GIVEN INFORMATION>
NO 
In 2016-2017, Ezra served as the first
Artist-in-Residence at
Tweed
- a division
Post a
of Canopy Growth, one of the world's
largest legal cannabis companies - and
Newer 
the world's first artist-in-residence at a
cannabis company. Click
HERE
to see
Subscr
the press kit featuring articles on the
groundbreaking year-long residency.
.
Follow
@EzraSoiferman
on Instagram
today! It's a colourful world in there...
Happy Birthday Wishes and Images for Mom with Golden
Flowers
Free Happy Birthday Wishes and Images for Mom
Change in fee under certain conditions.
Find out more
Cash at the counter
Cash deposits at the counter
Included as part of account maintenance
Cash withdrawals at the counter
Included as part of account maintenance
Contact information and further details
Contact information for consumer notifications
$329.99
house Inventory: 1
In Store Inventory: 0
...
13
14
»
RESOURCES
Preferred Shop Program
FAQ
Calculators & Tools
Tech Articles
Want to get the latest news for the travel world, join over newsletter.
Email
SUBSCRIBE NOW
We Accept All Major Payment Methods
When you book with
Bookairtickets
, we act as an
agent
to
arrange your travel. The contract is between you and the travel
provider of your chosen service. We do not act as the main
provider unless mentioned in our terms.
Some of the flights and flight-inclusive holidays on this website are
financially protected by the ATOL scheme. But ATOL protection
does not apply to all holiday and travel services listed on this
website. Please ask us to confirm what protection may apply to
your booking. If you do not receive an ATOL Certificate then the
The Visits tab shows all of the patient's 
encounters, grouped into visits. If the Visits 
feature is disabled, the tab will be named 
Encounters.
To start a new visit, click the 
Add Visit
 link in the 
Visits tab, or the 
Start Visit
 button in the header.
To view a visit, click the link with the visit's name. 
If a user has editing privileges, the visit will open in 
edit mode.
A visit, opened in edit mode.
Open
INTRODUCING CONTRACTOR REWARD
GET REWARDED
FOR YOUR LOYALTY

WORK ORDER>
From the line with "link in the" to the final line of the listing, write out each line unchanged. Add nothing.

ANSWER TO THE EXERCISE>
 link in the 
Visits tab, or the 
Start Visit
 button in the header.
To view a visit, click the link with the visit's name. 
If a user has editing privileges, the visit will open in 
edit mode.
A visit, opened in edit mode.
Open
INTRODUCING CONTRACTOR REWARD
GET REWARDED
FOR YOUR LOYALTY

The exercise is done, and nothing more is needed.